╭──

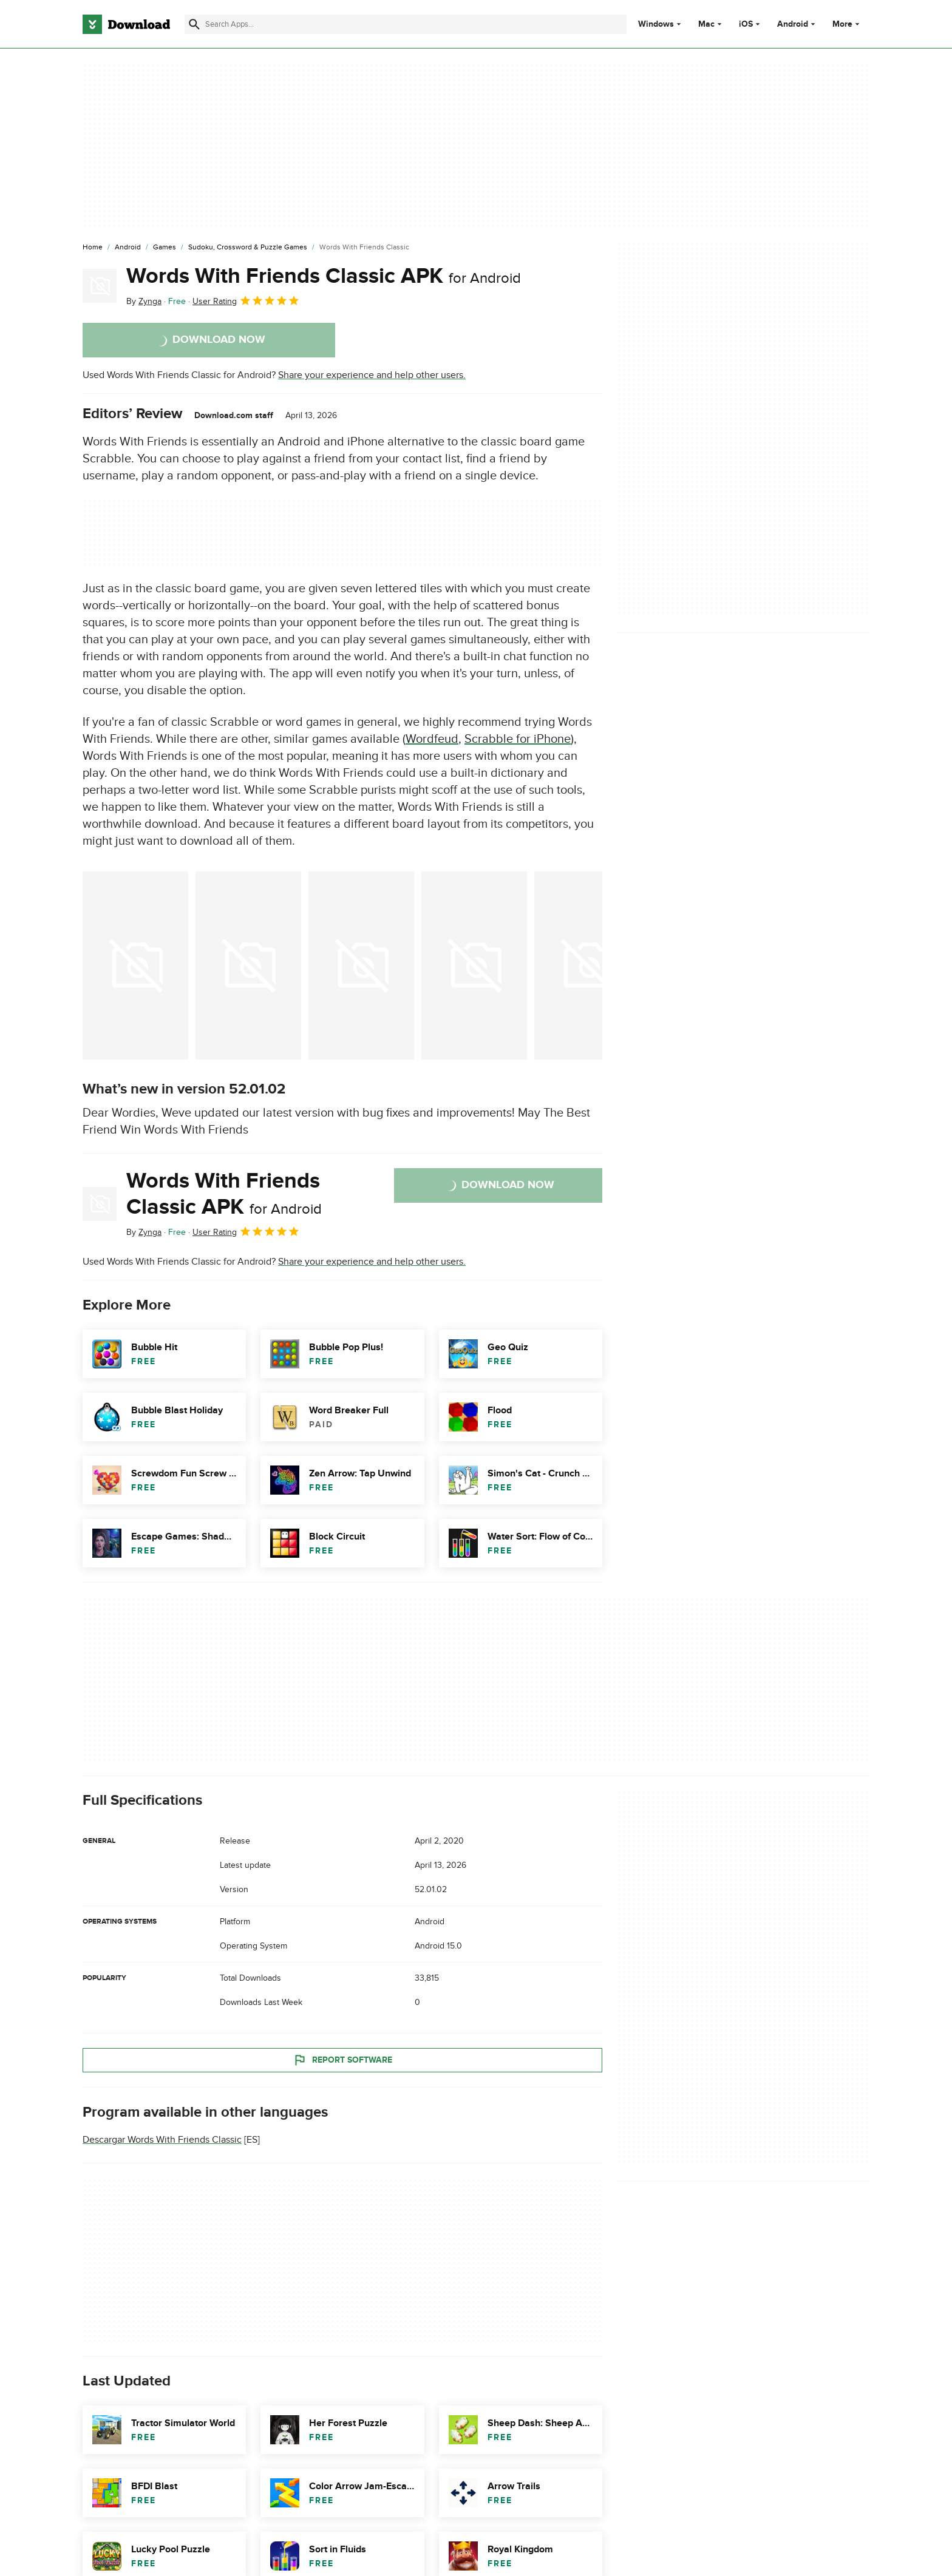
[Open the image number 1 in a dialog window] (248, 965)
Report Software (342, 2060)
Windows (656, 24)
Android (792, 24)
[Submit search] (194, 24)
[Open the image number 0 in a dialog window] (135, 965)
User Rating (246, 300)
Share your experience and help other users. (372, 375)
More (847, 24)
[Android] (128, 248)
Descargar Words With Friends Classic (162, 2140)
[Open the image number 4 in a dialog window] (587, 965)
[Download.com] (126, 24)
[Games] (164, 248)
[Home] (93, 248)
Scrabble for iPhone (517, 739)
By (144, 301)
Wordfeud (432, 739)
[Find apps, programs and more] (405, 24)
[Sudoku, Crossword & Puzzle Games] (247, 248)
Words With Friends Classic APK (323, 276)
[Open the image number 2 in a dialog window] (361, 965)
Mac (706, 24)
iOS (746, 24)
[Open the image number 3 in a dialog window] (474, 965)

╰──

- [What the task asks]:
What are the lines from the one with "Scrabble for iPhone (517, 739)" through the last line of the records above? Quote them exactly and add nothing.

- [Exercise result]:
Scrabble for iPhone (517, 739)
By (144, 301)
Wordfeud (432, 739)
[Find apps, programs and more] (405, 24)
[Sudoku, Crossword & Puzzle Games] (247, 248)
Words With Friends Classic APK (323, 276)
[Open the image number 2 in a dialog window] (361, 965)
Mac (706, 24)
iOS (746, 24)
[Open the image number 3 in a dialog window] (474, 965)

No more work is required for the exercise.